Il maestro apparve sul ciglio delle scale.
«Maestro Karmantic, laggiù! Che cosa c’è?» domandò il ragazzo col volto stranito. All’Astromante bastò uno sguardo, nella penombra della terrazza, per capire che Braman aveva udito un segnale.
«Il Nero Occhio… che cosa hai sentito, ragazzo?» La voce del vecchio era un sussurro carico tensione.
«Clangori metallici e un coro di voci basse…»
«La Sinfonia del Cattivo Presagio… mio dio… » Adesso anche il volto del maestro era diventato una maschera di apprensione.
«Che cosa significa?»
«Ragazzo, se hai davvero sentito quella sinfonia provenire dalle remote magioni del Nero Occhio, può significare una sola cosa; una nuova guerra è prossima…»
«Gli Entropici?»
«Si.
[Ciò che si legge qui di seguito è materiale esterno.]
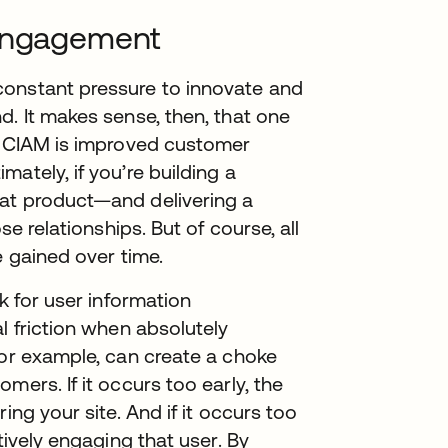
 engagement
constant pressure to innovate and
d. It makes sense, then, that one
of CIAM is improved customer
ately, if you’re building a
hat product—and delivering a
se relationships. But of course, all
e gained over time.
k for user information
l friction when absolutely
for example, can create a choke
mers. If it occurs too early, the
ing your site. And if it occurs too
tively engaging that user. By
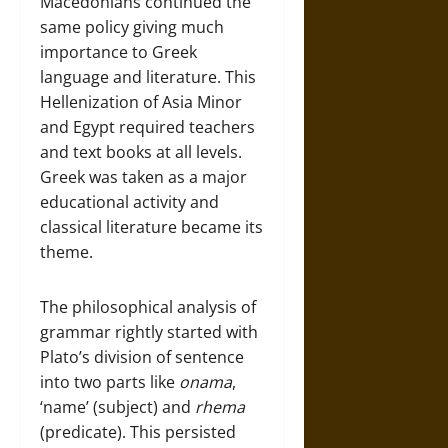
Macedonians continued the
same policy giving much
importance to Greek
language and literature. This
Hellenization of Asia Minor
and Egypt required teachers
and text books at all levels.
Greek was taken as a major
educational activity and
classical literature became its
theme.
The philosophical analysis of
grammar rightly started with
Plato’s division of sentence
into two parts like
onama
,
‘name’ (subject) and
rhema
(predicate). This persisted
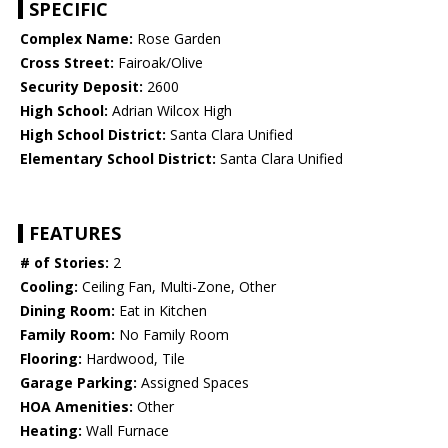
SPECIFIC
Complex Name:
Rose Garden
Cross Street:
Fairoak/Olive
Security Deposit:
2600
High School:
Adrian Wilcox High
High School District:
Santa Clara Unified
Elementary School District:
Santa Clara Unified
FEATURES
# of Stories:
2
Cooling:
Ceiling Fan, Multi-Zone, Other
Dining Room:
Eat in Kitchen
Family Room:
No Family Room
Flooring:
Hardwood, Tile
Garage Parking:
Assigned Spaces
HOA Amenities:
Other
Heating:
Wall Furnace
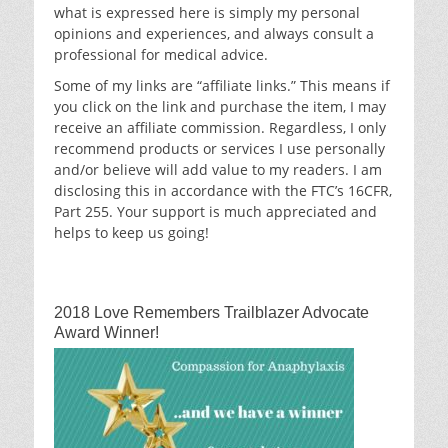
what is expressed here is simply my personal
opinions and experiences, and always consult a
professional for medical advice.
Some of my links are “affiliate links.” This means if
you click on the link and purchase the item, I may
receive an affiliate commission. Regardless, I only
recommend products or services I use personally
and/or believe will add value to my readers. I am
disclosing this in accordance with the FTC’s 16CFR,
Part 255. Your support is much appreciated and
helps to keep us going!
2018 Love Remembers Trailblazer Advocate
Award Winner!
Dobbiamo avvertire gli altri.»
Fu quello l’inizio del secondo terribile conflitto tra Astromanti ed Entropici, e solo per miracolo i secondi non riuscirono a portare a termine i loro piani. Numerosi Astromanti perirono e le scuole di magia rimasero chiuse per un’intera decade.
Molti anni dopo Braman tornò al faro. Nel frattempo era diventato uno dei più potenti maghi delle terre dal Grande Mare alla Breccia. Karmantic era morto e anche i suoi due compagni erano periti durante l’orribile guerra.
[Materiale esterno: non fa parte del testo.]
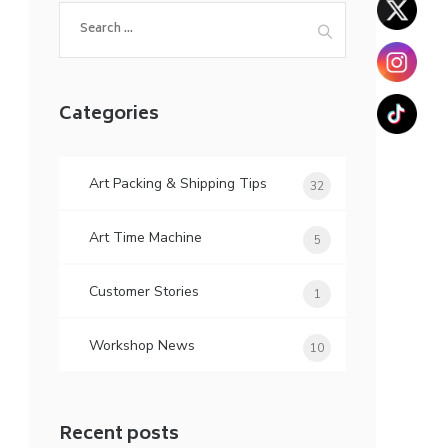
Search
for:
Categories
Art Packing & Shipping Tips
32
Art Time Machine
5
Customer Stories
1
Workshop News
10
Recent posts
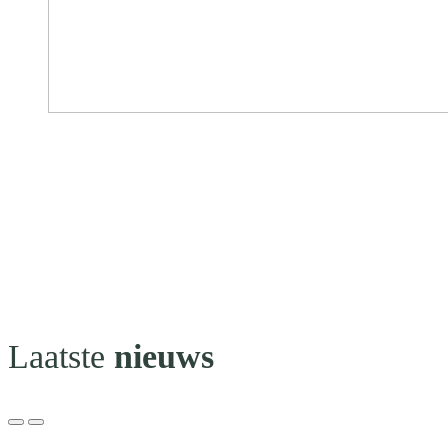
Laatste
nieuws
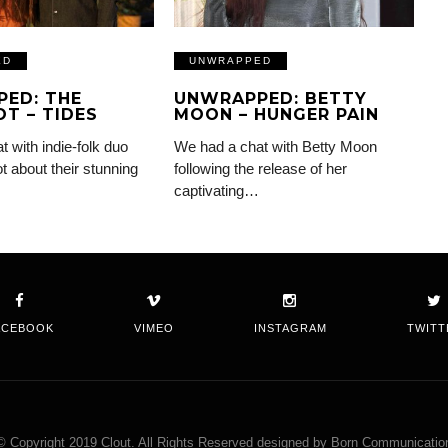
ED
UNWRAPPED
ED: THE
UNWRAPPED: BETTY
T – TIDES
MOON – HUNGER PAIN
 with indie-folk duo
We had a chat with Betty Moon
 about their stunning
following the release of her
captivating…
ACEBOOK
VIMEO
INSTAGRAM
TWITT
© Copyright 2019 Clout. All Rights Reserved designed by Born Communicatio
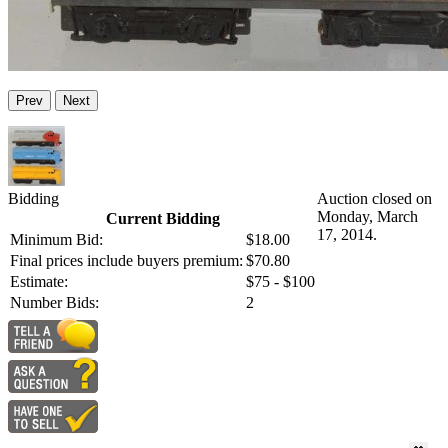
Prev
Next
Bidding
Auction closed on
Monday, March
Current Bidding
17, 2014.
Minimum Bid:
$18.00
Final prices include buyers premium:
$70.80
Estimate:
$75 - $100
Number Bids:
2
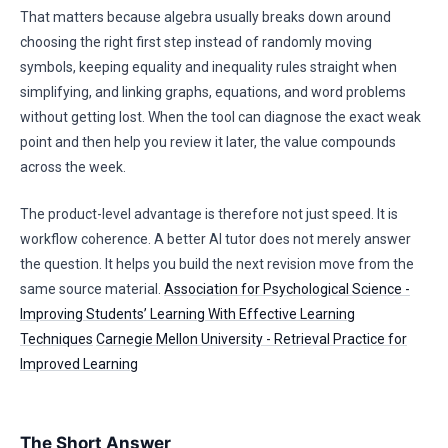
That matters because algebra usually breaks down around
choosing the right first step instead of randomly moving
symbols, keeping equality and inequality rules straight when
simplifying, and linking graphs, equations, and word problems
without getting lost. When the tool can diagnose the exact weak
point and then help you review it later, the value compounds
across the week.
The product-level advantage is therefore not just speed. It is
workflow coherence. A better AI tutor does not merely answer
the question. It helps you build the next revision move from the
same source material.
Association for Psychological Science -
Improving Students’ Learning With Effective Learning
Techniques
Carnegie Mellon University - Retrieval Practice for
Improved Learning
The Short Answer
Rimase ad osservare il mare per diversi mesi, cercando di guarire la mente lesionata dalle atrocità viste durante la guerra. Non seppe perché era tornato fino al giorno in cui un bambino si presentò al suo cospetto. Avrà avuto non più di dieci anni, e due occhi profondi quanto lo spazio infinito.
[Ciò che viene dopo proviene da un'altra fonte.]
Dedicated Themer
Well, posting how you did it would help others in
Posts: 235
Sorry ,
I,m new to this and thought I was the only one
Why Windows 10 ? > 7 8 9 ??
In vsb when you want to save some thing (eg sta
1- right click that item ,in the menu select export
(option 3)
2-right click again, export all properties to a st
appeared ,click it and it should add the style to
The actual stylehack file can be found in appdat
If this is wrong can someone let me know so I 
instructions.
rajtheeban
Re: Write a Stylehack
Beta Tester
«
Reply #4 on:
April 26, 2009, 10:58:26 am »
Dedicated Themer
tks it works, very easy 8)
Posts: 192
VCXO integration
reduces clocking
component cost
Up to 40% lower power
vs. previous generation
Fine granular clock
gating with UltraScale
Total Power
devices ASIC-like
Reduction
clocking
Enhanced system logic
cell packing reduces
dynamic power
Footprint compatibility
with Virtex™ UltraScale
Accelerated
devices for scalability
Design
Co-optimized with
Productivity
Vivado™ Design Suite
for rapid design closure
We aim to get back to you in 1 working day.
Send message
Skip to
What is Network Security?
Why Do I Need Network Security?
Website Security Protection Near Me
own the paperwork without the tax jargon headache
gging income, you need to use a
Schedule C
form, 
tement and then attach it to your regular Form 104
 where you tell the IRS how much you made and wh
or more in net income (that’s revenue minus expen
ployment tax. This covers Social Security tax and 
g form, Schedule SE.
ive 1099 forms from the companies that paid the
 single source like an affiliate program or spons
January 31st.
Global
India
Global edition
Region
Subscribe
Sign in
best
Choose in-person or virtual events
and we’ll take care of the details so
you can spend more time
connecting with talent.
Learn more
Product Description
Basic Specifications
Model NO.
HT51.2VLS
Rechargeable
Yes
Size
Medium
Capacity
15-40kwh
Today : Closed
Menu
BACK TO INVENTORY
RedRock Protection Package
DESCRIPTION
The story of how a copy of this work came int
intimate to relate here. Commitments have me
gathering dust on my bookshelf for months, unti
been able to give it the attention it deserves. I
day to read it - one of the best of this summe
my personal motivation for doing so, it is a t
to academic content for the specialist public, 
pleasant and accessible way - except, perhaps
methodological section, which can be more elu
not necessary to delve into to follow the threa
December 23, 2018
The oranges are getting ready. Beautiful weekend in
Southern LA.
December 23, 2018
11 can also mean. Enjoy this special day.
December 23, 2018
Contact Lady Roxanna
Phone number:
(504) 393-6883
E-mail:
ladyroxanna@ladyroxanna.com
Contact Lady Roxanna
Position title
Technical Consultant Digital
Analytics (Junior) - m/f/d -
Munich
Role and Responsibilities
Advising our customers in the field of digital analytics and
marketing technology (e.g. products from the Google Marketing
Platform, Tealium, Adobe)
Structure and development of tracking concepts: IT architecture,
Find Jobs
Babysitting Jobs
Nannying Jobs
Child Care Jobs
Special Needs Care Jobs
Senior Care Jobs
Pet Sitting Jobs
«La notte in sogno le stelle mi vengono a trovare…» gli disse.
«Vieni, ragazzo. T’insegnerò a parlare con loro.»
Quel giorno Braman capì perché era tornato alla scuola del faro. Gli Entropici erano stati sconfitti ma non distrutti. Un giorno sarebbero tornati e alle nuove generazioni di Astromanti sarebbe toccato il compito di difendere le Dieci Città. Il suo dovere era quello di preparare i nuovi talenti, incominciando da quel piccolo sognatore di stelle.
«Come ti chiami?»
«Tielsin, signore.»
«Bel nome…»
«Grazie.»
E così si chiuse l´ennesimo cerchio di conoscenza.